Stored entries:

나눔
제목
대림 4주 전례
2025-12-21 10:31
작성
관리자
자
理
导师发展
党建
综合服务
--
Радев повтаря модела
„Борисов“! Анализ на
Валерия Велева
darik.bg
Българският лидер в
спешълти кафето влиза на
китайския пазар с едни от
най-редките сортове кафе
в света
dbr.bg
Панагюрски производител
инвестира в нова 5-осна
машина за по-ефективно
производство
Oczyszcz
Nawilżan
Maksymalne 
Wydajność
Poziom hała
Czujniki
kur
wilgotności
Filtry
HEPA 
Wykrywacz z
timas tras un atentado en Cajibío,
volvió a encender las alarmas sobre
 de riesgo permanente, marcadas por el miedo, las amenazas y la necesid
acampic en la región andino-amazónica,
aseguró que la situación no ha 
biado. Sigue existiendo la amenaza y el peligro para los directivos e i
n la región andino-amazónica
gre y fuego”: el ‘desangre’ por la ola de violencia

Exercise:
Would you output, from the records above, exactly the run of lines that starts at the line containing "Българският лидер в" and ends at the line containing "Wykrywacz z", and only that run?

The completed task:
Българският лидер в
спешълти кафето влиза на
китайския пазар с едни от
най-редките сортове кафе
в света
dbr.bg
Панагюрски производител
инвестира в нова 5-осна
машина за по-ефективно
производство
Oczyszcz
Nawilżan
Maksymalne 
Wydajność
Poziom hała
Czujniki
kur
wilgotności
Filtry
HEPA 
Wykrywacz z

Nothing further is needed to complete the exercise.